There is not much to the characters – the tourists are a faceless group, excepting maybe Zora Kerova and the unrequited triangle with Mark Bodin that Tisa Farrow stirs up when she unwittingly joins the group. Kerova’s character conducts the cliché of the tarot reading that unexpectedly turns up sinister results. What must be said in the film’s favour is that Joe d’Amato and cinematographer Enrico Biribicchi certainly capture the pictorial beauty of Athens and surrounding areas.
Joe d’Amato returned with a sequel Absurd/Anthropophagus II (1981) again starring George Eastman. There was a further sequel claiming connection, made well over two decades after Joe d’Amato’s death, with Anthropophagus II (2022).
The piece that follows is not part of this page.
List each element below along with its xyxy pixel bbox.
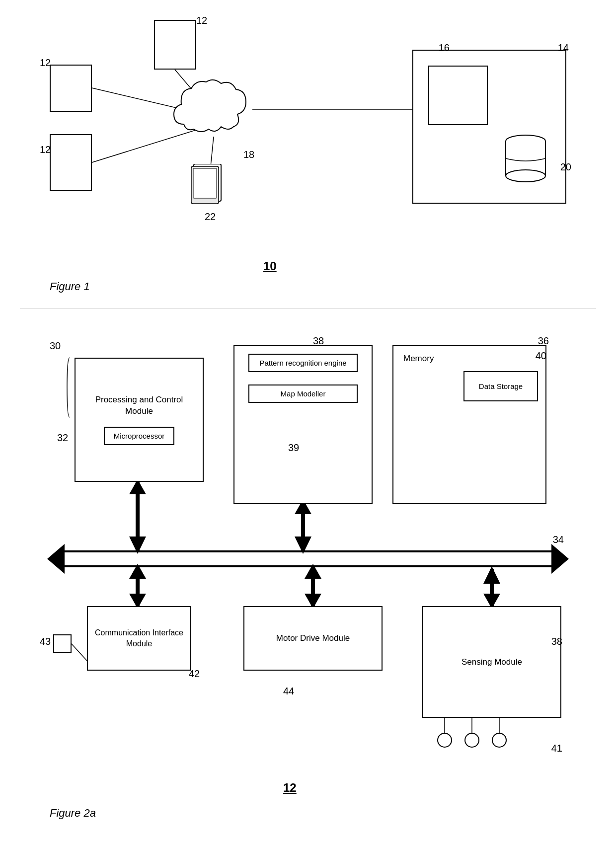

The film was directed by Joe D’Amato (1936-99), a prolific director in the Italian exploitation industry whose career was predominantly in pornographic films. His other genre films include:- the gialloDeath Smiles on a Murderer (1973), the erotic/cannibal films Emanuelle and the Last Cannibals (1977) and Papaya, Love Goddess of the Cannibals (1978), the necrophilia film Blue Holocaust (1979), the erotic/zombie film Erotic Night of the Living Dead (1980), the erotic/voodoo/cannibal film Sex and Black Magic (1980), Absurd (1981), the erotic/zombie film Porno Holocaust (1981), the sword and sorcery film Ator the Invincible (1982), the post-holocaust film Endgame (1983), Ator the Blade Master (1984), the post-holocaust film 2020: Texas Gladiators (1983), the Ator film Quest for the Mighty Sword (1989), Frankenstein 2000 (1992), Contamination .7/Creepers/Troll 3 (1993), the pornographic reincarnation film Chinese Kamasutra (1993), the pornographic Ghosts in the Castle (1994), the pornographic Marquis de Sade (1994), the pornographic Tarzan X (1994) and its sequel Tarzhard: The Return (1998), the pornographic ghost film Erotic Bluff (1995), the pornographic caveman film Homo Erectus (1996), the pornographic psycho-thriller Primal Instinct (1996), Hell’s Angels/Demons of Lust (1997), Hell’s Angels 2/The Seven Sexy Sins (1997) and Hell’s Angels 3/The Devil’s Lair (1998), a series of pornographic vignettes set in Hell, the pornographic Greek myth films Aphrodite: Goddess of Love (1997), Hercules: A Sex Adventure (1997), Olympus, Refuge of Gods (1997), Samson in Amazon’s Land (1997), The Sexual Adventures of Ulysses (1998) and Love and Psyche (2000), Kamasutra (1997), a pornographic film with fantasy elements, the pornographic Queen of Elephants (1997) about a female Tarzan, a pornographic version of the story of the Phantom of the Opera with Phantom (1998), Elixir (1998), a pornographic film involving a youth serum, Eternal Desire (1996), a pornographic version of Highlander (1986), and Experiences (1999) and Experiences 2 (1999) about a woman sucked through her computer to participate in a series of erotic interludes across time.